Correlation logging means to log something that allows me to correlate a happening in system X with the response from system Y. Like when Alice calls Bob, you would ideally want to know what Bob did in order to answer. If Alice logs a special id called CorrelationId, and also sends it to Bob, and Bob also logs this special CorrelationId, then you can track the behaviour across your "things" or microservices. This is why Correlation logging is king. It bridges the gap between microservices and allows you to actually see what is happening between them.

I think the actual name here - CorrelationId or not - might be a bit different in different organizations and teams. For example, the w3c is working on a standard for HTTP for this. Altough different names, the goal is the same, to send/log something across systems (microservices) to correlate behaviour.

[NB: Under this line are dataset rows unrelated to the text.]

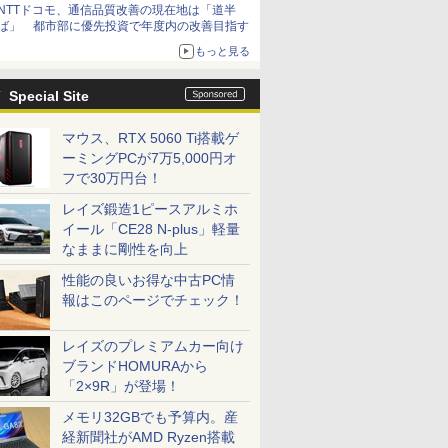
NTTドコモ、通信品質改善の現在地は「道半
ば」 都市部に優先投資で年度内の改善目指す
もっと見る
Special Site
マウス、RTX 5060 Ti搭載ゲ
ーミングPCが7万5,000円オ
フで30万円台！
レイズ鍛造1ピースアルミホ
イール「CE28 N-plus」軽量
なままに剛性を向上
性能の良いお得な中古PC情
報はこのページでチェック！
レイズのプレミアムカー向け
ブランドHOMURAから
「2×9R」が登場！
メモリ32GBでも予算内。産
経新聞社がAMD Ryzen搭載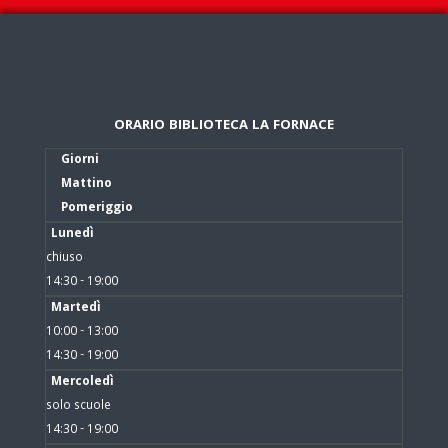
ORARIO BIBLIOTECA LA FORNACE
Giorni
Mattino
Pomeriggio
Lunedì
chiuso
14:30 - 19:00
Martedì
10:00 - 13:00
14:30 - 19:00
Mercoledì
solo scuole
14:30 - 19:00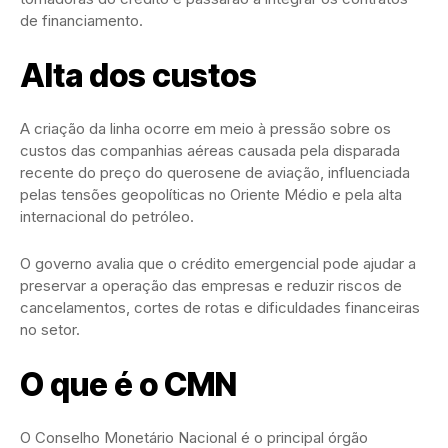
de financiamento.
Alta dos custos
A criação da linha ocorre em meio à pressão sobre os
custos das companhias aéreas causada pela disparada
recente do preço do querosene de aviação, influenciada
pelas tensões geopolíticas no Oriente Médio e pela alta
internacional do petróleo.
O governo avalia que o crédito emergencial pode ajudar a
preservar a operação das empresas e reduzir riscos de
cancelamentos, cortes de rotas e dificuldades financeiras
no setor.
O que é o CMN
O Conselho Monetário Nacional é o principal órgão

Be ware of lots of (git) repos

Once you have multiple microservices it must be easy to work with them. Altough I haven't tried it myself, i'm leaning towards a monorepo structure where you only have one single repo for all your code bases. The other option is to have one repo per microservice (which is what I have now, but i'm starting to dislike). It's just too cumbersome to fetch 10 different repos.

How big should a microservice be?

tldr; It is very hard to know and no real way to "measure" it.

This is a hard to answer for the same reason there will most likely never be an easy way to "measure" whether your system or app is a "microservice" or not. I think this short video (8 min) of Sam Newman explains it well:

Summary

My take so far on microservices is that the battle between monoliths and microservices is less important, but responsibility is the important part. I do not believe that monoliths are dead, but I do however believe that generally speaking your organization will be much more flexible with small services with a clear responsibility.

I also see a great benefit with microservices that they are (in case needed) much easier to move between different teams in the organization. Organizations will inevitably change, so I think it's very valuable if our architecture allows for that.

Last but not least - from my experience the by far hardest part is to make each microservice have it's own responsibility, and not let that responsibility pollute other microservices. It's hard to draw these lines clearly. If you think about it in other terms - say a football coach and an ice hockey coach, you expect to always go to the football coach for advice for that sport. If you one day must go to your ice hockey coach to get recommendations for a new pair of football shoes things start to be pretty unexpected. Responsibilites and knowledge starts to blur and become a mess. While easy to relate to, I think it's a fair anology of how you can relate to computer systems (microservices), and also a good point on why responsiblity is very important to keep microservices intact.